In King’s case, the stricken text only feeds a narrative that King prepared the document without any thought. Did he change his mind on the spot? At a later date? Did King even make the changes himself? No one knows, because the instrument lacks all formality. And arguably supports the assertions of Ms. Southwick King.
Sadly, two of King’s children died after he made the handwritten Will, but before King himself passed. We call them “Pre-Deceased Beneficiaries,” or beneficiaries under a Will who did not outlive the testator.
It would seem that a simple resolution to the King family dispute would be to simply give Ms. Southwick King the shares of the Pre-Deceased Beneficiaries. But, this is not the law in New York or anywhere else because of “Anti-Lapse Statutes.”
New York’s Anti-Lapse Statute says that if a beneficiary under a Will dies before the testator, the gift goes to the deceased beneficiary’s children. But, two conditions must apply to save a gift, or prevent it from “lapsing.”
First, the deceased beneficiary’s children cannot also die before the testator. Second, the testator must have been a parent or sibling of the deceased beneficiary. The gift “lapses” unless both of these conditions are met.
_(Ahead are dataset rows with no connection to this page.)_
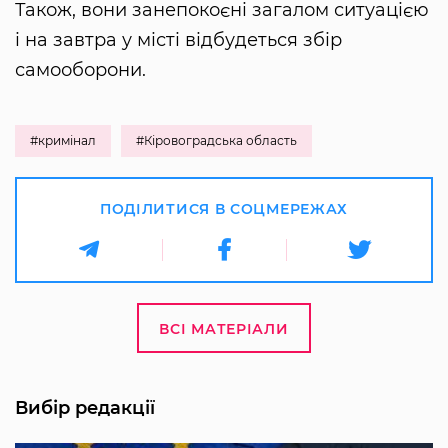
Також, вони занепокоєні загалом ситуацією
і на завтра у місті відбудеться збір
самооборони.
#кримінал
#Кіровоградська область
ПОДІЛИТИСЯ В СОЦМЕРЕЖАХ
ВСІ МАТЕРІАЛИ
Вибір редакції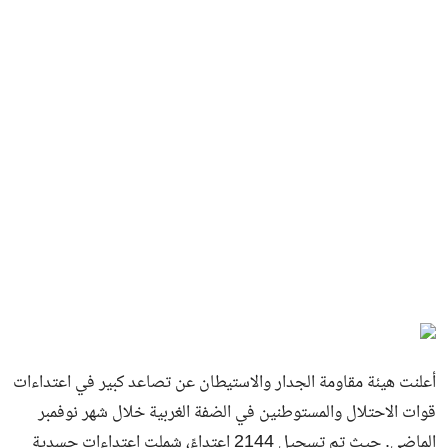
أعلنت هيئة مقاومة الجدار والاستيطان عن تصاعد كبير في اعتداءات
قوات الاحتلال والمستوطنين في الضفة الغربية خلال شهر نوفمبر
الماضي. حيث تم تسجيل 2144 اعتداءً، شملت اعتداءات جسدية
When a gift lapses, it becomes part of the “residuary estate,” which generally includes assets the testator forgot to include, or acquired after he made the Will. The residuary estate is then divided according to the terms of the Will, or intestacy law, if the Will does not address residual property.
New York lawyers can also attempt to prevent lapsed gifts by adding “Per Stirpes” provisions to a Will. These simply direct that should a beneficiary not survive the testator, the gifts must be given to the deceased beneficiary’s children in equal shares. Thus, if the testator leaves 20% of his assets to John, but John does not outlive the testator, John’s children would split that 20%, and each receive 10% of the testator’s estate.
The Bottom Line
As we’ve said in this Blog many times before, there is no such thing as a completely iron-clad state plan. This is especially true when a lot of money is involved. However, there are many things a skilled estate planning practitioner can do to minimize the risk that you or your loved ones will end up in a protracted, expensive fight over an estate.
Clearly, Larry King did himself and his heirs a great disservice when he didn’t consult counsel for his estate planning needs. We suspect we’ve not heard the last of this matter, as the parties hunker down for years-long litigation. Let’s all use the ongoing updates as a reminder of the importance of good estate planning.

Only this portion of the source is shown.